┌──

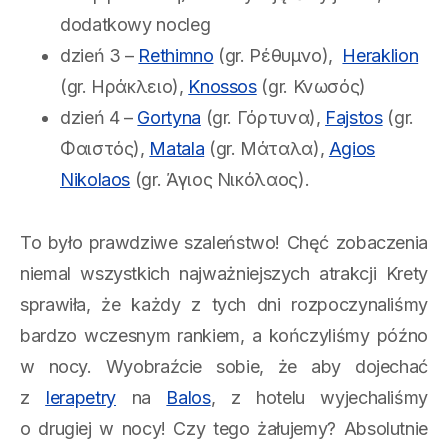
dodatkowy nocleg
dzień 3 –
Rethimno
(gr. Ρέθυμνο),
Heraklion
(gr. Ηράκλειο),
Knossos
(gr. Κνωσός)
dzień 4 –
Gortyna
(gr. Γόρτυνα),
Fajstos
(gr.
Φαιστός),
Matala
(gr. Μάταλα),
Agios
Nikolaos
(gr. Άγιος Νικόλαος).
To było prawdziwe szaleństwo! Chęć zobaczenia
niemal wszystkich najważniejszych atrakcji Krety
sprawiła, że każdy z tych dni rozpoczynaliśmy
bardzo wczesnym rankiem, a kończyliśmy późno
w nocy. Wyobraźcie sobie, że aby dojechać
z
Ierapetry
na
Balos
, z hotelu wyjechaliśmy
o drugiej w nocy! Czy tego żałujemy? Absolutnie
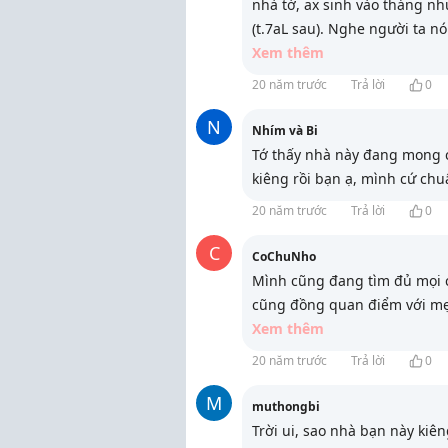
nhà tớ, ax sinh vào tháng n
(t.7aL sau). Nghe người ta n
Xem thêm
20 năm trước
Trả lời
0
N
Nhím và Bi
Tớ thấy nhà này đang mong c
kiêng rồi bạn ạ, mình cứ chu
20 năm trước
Trả lời
0
C
CoChuNho
Mình cũng đang tìm đủ mọi 
cũng đồng quan điểm với m
Xem thêm
20 năm trước
Trả lời
0
M
muthongbi
Trời ui, sao nhà bạn này kiêng 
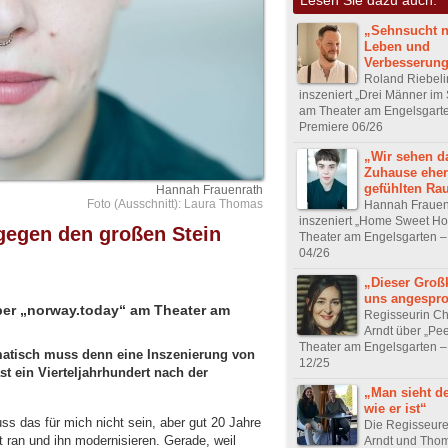
„Sehnsucht 
Leben und
Verbesserun
Roland Riebeli
inszeniert „Drei Männer im
am Theater am Engelsgart
Premiere 06/26
„Wir sehen d
Zuhause eher
gefühlten Ra
Hannah Frauenrath
Foto (Ausschnitt): Laura Thomas
Hannah Frauen
inszeniert „Home Sweet H
gegen den großen Stein
Theater am Engelsgarten –
04/26
„Dieser Groß
uns angespr
ber „norway.today“ am Theater am
Regisseurin Ch
Arndt über „Pe
Theater am Engelsgarten –
matisch muss denn eine Inszenierung von
12/25
t ein Vierteljahrhundert nach der
„Man sieht d
wie er ist“
s das für mich nicht sein, aber gut 20 Jahre
Die Regisseure
 ran und ihn modernisieren. Gerade, weil
Arndt und Tho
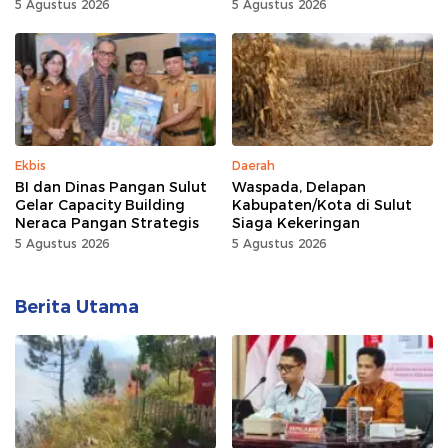
Provinsi Gorontalo Capai
5 Agustus 2026
5 Agustus 2026
100 Persen
Ekbis
Daerah
BI dan Dinas Pangan Sulut
Waspada, Delapan
Gelar Capacity Building
Kabupaten/Kota di Sulut
Neraca Pangan Strategis
Siaga Kekeringan
5 Agustus 2026
5 Agustus 2026
Berita Utama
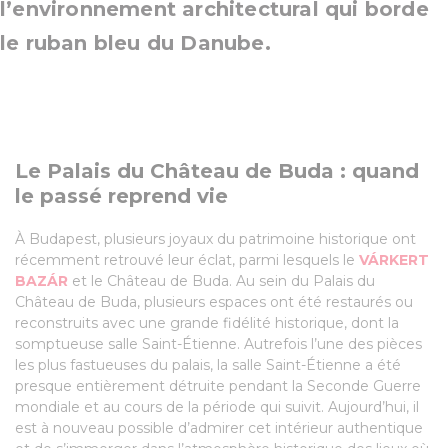
l’environnement architectural qui borde
le ruban bleu du Danube.
Le Palais du Château de Buda : quand
le passé reprend vie
À Budapest, plusieurs joyaux du patrimoine historique ont
récemment retrouvé leur éclat, parmi lesquels le
VÁRKERT
BAZÁR
et le Château de Buda. Au sein du Palais du
Château de Buda, plusieurs espaces ont été restaurés ou
reconstruits avec une grande fidélité historique, dont la
somptueuse salle Saint-Étienne. Autrefois l’une des pièces
les plus fastueuses du palais, la salle Saint-Étienne a été
presque entièrement détruite pendant la Seconde Guerre
mondiale et au cours de la période qui suivit. Aujourd’hui, il
est à nouveau possible d’admirer cet intérieur authentique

└──

REQUIRED ACTION:
Would you set down each line of the data exactly, with no images included?

ANSWER FOR THIS EXERCISE:
dodatkowy nocleg
dzień 3 –
Rethimno
(gr. Ρέθυμνο),
Heraklion
(gr. Ηράκλειο),
Knossos
(gr. Κνωσός)
dzień 4 –
Gortyna
(gr. Γόρτυνα),
Fajstos
(gr.
Φαιστός),
Matala
(gr. Μάταλα),
Agios
Nikolaos
(gr. Άγιος Νικόλαος).
To było prawdziwe szaleństwo! Chęć zobaczenia
niemal wszystkich najważniejszych atrakcji Krety
sprawiła, że każdy z tych dni rozpoczynaliśmy
bardzo wczesnym rankiem, a kończyliśmy późno
w nocy. Wyobraźcie sobie, że aby dojechać
z
Ierapetry
na
Balos
, z hotelu wyjechaliśmy
o drugiej w nocy! Czy tego żałujemy? Absolutnie
nhà tớ, ax sinh vào tháng n
(t.7aL sau). Nghe người ta n
Xem thêm
20 năm trước
Trả lời
0
N
Nhím và Bi
Tớ thấy nhà này đang mong c
kiêng rồi bạn ạ, mình cứ chu
20 năm trước
Trả lời
0
C
CoChuNho
Mình cũng đang tìm đủ mọi 
cũng đồng quan điểm với m
Xem thêm
20 năm trước
Trả lời
0
M
muthongbi
Trời ui, sao nhà bạn này kiêng 
„Sehnsucht 
Leben und
Verbesserun
Roland Riebeli
inszeniert „Drei Männer im
am Theater am Engelsgart
Premiere 06/26
„Wir sehen d
Zuhause eher
gefühlten Ra
Hannah Frauenrath
Foto (Ausschnitt): Laura Thomas
Hannah Frauen
inszeniert „Home Sweet H
gegen den großen Stein
Theater am Engelsgarten –
04/26
„Dieser Groß
uns angespr
ber „norway.today“ am Theater am
Regisseurin Ch
Arndt über „Pe
Theater am Engelsgarten –
matisch muss denn eine Inszenierung von
12/25
t ein Vierteljahrhundert nach der
„Man sieht d
wie er ist“
s das für mich nicht sein, aber gut 20 Jahre
Die Regisseure
 ran und ihn modernisieren. Gerade, weil
Arndt und Tho
Provinsi Gorontalo Capai
5 Agustus 2026
5 Agustus 2026
100 Persen
Ekbis
Daerah
BI dan Dinas Pangan Sulut
Waspada, Delapan
Gelar Capacity Building
Kabupaten/Kota di Sulut
Neraca Pangan Strategis
Siaga Kekeringan
5 Agustus 2026
5 Agustus 2026
Berita Utama
l’environnement architectural qui borde
le ruban bleu du Danube.
Le Palais du Château de Buda : quand
le passé reprend vie
À Budapest, plusieurs joyaux du patrimoine historique ont
récemment retrouvé leur éclat, parmi lesquels le
VÁRKERT
BAZÁR
et le Château de Buda. Au sein du Palais du
Château de Buda, plusieurs espaces ont été restaurés ou
reconstruits avec une grande fidélité historique, dont la
somptueuse salle Saint-Étienne. Autrefois l’une des pièces
les plus fastueuses du palais, la salle Saint-Étienne a été
presque entièrement détruite pendant la Seconde Guerre
mondiale et au cours de la période qui suivit. Aujourd’hui, il
est à nouveau possible d’admirer cet intérieur authentique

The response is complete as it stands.